▶ [Provided records]:
........
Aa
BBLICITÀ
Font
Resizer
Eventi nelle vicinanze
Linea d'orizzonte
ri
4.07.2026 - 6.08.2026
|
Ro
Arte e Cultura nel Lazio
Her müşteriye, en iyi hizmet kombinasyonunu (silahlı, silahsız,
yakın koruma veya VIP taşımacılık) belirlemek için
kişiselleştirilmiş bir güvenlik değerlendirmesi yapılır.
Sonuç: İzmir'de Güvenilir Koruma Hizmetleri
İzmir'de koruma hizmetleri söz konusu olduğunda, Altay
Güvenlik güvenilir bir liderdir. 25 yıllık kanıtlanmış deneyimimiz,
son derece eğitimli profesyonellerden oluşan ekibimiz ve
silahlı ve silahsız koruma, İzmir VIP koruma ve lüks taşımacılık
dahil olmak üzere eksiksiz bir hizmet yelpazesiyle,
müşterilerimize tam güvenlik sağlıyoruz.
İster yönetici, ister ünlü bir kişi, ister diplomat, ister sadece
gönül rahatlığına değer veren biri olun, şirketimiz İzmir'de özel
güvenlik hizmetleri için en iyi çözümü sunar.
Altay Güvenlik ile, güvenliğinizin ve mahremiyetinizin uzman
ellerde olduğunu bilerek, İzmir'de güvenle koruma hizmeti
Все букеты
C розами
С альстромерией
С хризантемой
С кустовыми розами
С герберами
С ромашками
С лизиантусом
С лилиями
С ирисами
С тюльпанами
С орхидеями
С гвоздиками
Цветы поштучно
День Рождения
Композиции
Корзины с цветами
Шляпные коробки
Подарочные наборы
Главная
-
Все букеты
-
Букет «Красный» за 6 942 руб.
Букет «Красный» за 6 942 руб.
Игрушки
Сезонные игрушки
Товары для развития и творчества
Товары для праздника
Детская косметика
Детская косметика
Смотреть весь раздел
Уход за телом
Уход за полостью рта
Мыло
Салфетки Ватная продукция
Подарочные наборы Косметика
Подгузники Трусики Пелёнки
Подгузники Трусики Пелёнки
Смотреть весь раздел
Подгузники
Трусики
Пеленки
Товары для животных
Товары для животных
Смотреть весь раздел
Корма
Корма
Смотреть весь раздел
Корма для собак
........
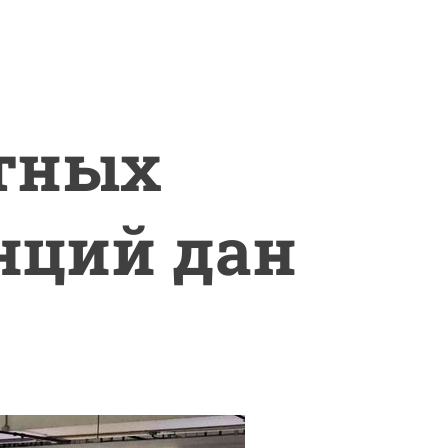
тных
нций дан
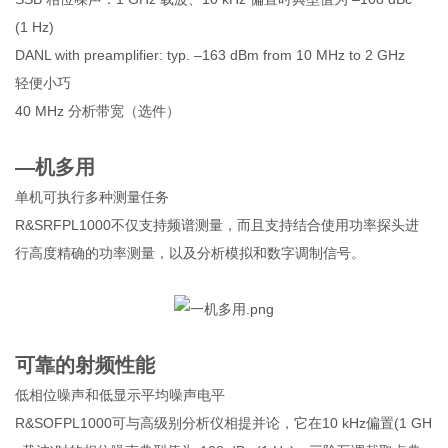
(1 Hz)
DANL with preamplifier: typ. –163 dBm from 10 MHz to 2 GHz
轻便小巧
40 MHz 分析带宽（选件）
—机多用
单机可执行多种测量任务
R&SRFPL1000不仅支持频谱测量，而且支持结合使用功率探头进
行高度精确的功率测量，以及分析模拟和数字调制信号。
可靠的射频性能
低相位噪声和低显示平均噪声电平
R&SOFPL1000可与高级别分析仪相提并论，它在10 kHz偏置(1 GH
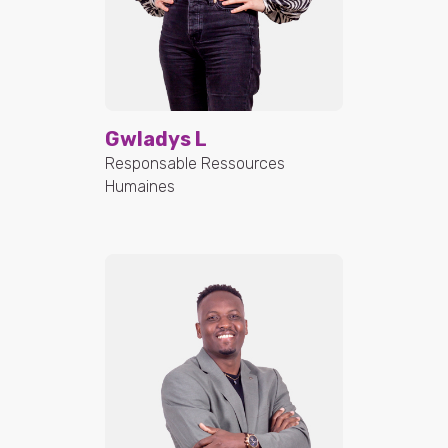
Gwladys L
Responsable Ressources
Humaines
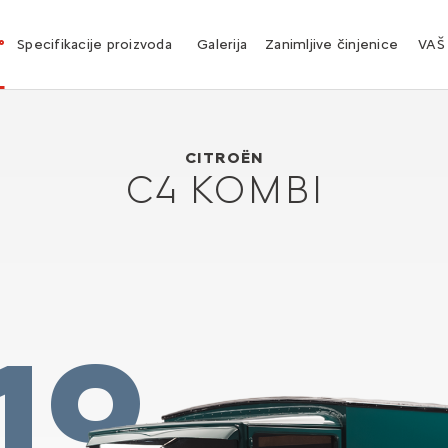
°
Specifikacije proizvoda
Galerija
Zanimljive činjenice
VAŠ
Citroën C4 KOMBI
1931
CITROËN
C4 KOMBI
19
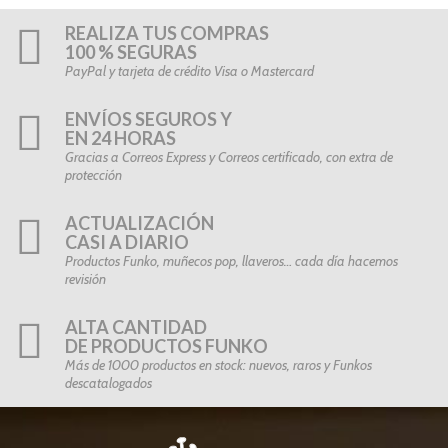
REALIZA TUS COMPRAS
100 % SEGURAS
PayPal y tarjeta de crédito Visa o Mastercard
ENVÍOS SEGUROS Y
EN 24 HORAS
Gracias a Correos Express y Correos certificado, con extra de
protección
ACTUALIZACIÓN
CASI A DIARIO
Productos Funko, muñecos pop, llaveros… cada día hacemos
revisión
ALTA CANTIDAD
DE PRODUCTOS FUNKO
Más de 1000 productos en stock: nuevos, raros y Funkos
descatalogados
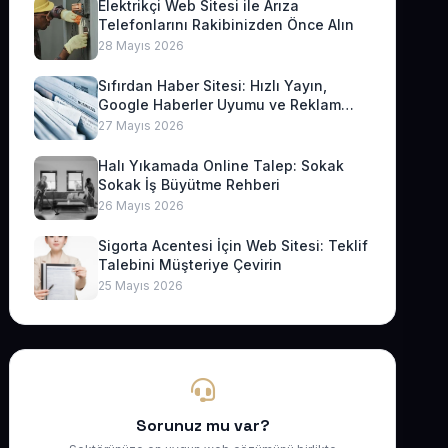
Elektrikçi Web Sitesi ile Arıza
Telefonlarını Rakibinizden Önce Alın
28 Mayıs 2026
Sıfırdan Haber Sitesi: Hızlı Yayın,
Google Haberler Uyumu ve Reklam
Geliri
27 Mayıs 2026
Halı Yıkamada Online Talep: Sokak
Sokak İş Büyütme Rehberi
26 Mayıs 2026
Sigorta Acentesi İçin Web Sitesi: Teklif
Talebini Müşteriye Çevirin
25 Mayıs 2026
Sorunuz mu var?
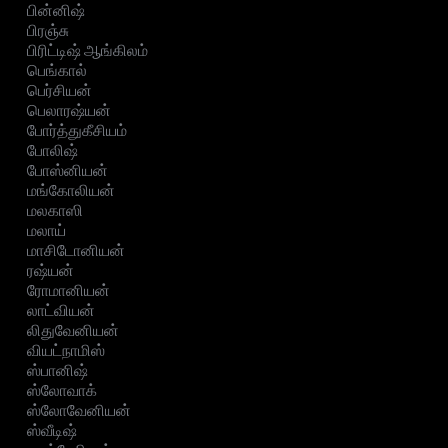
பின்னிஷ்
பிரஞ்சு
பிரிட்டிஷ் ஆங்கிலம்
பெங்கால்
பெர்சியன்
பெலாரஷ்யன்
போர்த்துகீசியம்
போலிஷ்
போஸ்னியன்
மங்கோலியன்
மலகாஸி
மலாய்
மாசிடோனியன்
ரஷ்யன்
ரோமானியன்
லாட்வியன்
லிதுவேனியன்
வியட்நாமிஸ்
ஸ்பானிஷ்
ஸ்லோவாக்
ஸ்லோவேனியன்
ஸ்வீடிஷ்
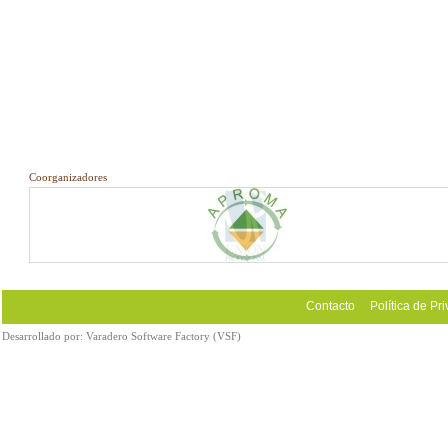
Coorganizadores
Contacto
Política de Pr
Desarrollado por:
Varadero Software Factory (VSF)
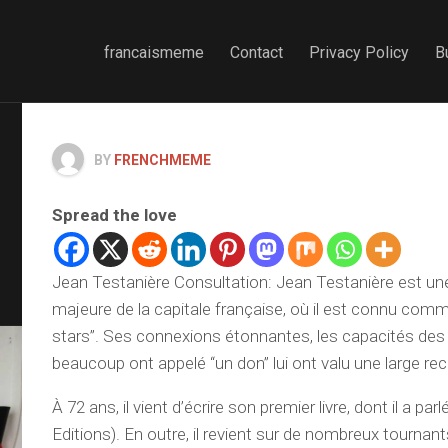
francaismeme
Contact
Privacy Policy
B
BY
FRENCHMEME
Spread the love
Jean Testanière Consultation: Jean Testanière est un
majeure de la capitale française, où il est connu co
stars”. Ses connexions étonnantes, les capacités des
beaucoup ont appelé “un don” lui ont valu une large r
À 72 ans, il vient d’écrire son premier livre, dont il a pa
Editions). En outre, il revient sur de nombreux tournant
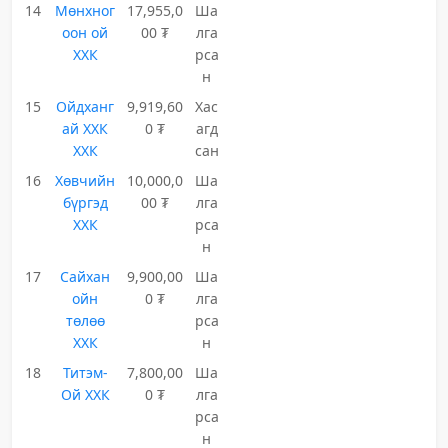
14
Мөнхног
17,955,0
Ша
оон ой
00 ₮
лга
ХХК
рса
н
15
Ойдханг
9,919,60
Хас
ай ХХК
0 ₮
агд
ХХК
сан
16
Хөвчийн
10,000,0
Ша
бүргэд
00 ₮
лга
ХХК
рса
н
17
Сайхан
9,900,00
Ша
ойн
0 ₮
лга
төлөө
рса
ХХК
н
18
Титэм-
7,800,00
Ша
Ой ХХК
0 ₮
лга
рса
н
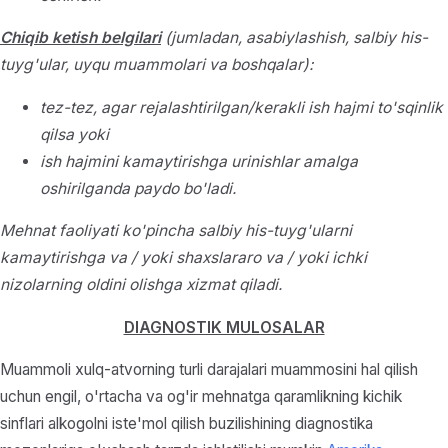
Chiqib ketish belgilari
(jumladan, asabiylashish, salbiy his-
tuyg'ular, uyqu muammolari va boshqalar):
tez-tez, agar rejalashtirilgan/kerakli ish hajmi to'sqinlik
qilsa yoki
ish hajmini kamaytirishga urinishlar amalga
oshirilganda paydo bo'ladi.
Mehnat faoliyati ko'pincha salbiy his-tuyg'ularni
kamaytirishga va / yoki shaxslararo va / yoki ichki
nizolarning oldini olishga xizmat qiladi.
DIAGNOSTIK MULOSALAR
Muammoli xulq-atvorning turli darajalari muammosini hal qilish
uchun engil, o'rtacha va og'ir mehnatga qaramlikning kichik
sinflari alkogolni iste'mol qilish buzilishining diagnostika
........
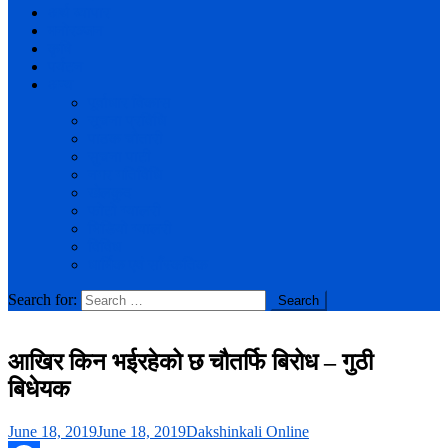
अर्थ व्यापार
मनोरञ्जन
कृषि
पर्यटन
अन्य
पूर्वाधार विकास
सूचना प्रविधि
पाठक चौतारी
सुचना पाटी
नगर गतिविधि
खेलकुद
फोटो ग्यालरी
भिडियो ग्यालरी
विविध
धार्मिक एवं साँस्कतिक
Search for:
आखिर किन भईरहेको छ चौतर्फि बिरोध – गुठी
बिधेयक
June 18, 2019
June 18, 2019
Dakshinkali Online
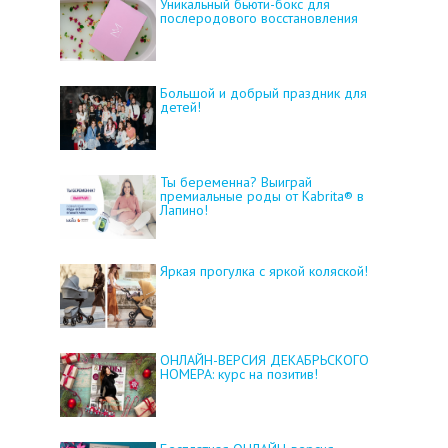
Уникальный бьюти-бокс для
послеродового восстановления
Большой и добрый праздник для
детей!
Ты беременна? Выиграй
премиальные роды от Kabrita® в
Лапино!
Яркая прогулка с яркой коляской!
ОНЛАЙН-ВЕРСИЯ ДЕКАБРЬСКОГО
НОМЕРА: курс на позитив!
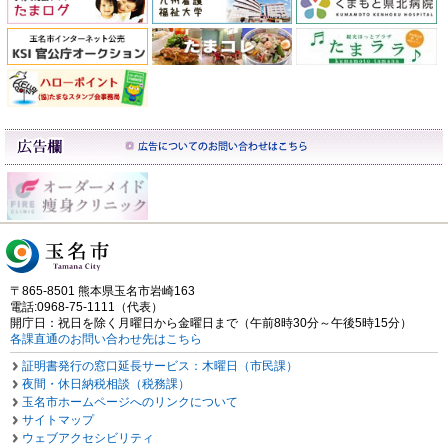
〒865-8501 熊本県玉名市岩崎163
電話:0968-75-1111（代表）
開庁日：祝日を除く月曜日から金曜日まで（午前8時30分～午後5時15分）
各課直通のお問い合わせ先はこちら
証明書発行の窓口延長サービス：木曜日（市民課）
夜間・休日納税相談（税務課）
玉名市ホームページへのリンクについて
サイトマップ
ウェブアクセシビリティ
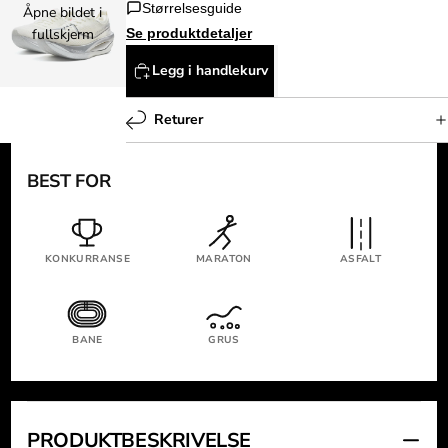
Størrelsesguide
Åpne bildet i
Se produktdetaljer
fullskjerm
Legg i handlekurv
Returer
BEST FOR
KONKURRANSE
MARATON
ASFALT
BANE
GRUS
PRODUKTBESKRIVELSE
........
▶ [What this task involves]: Using the listing, filter for "yoki" and return the matching lines.

▶ [Answer section]:
qilsa yoki
kamaytirishga va / yoki shaxslararo va / yoki ichki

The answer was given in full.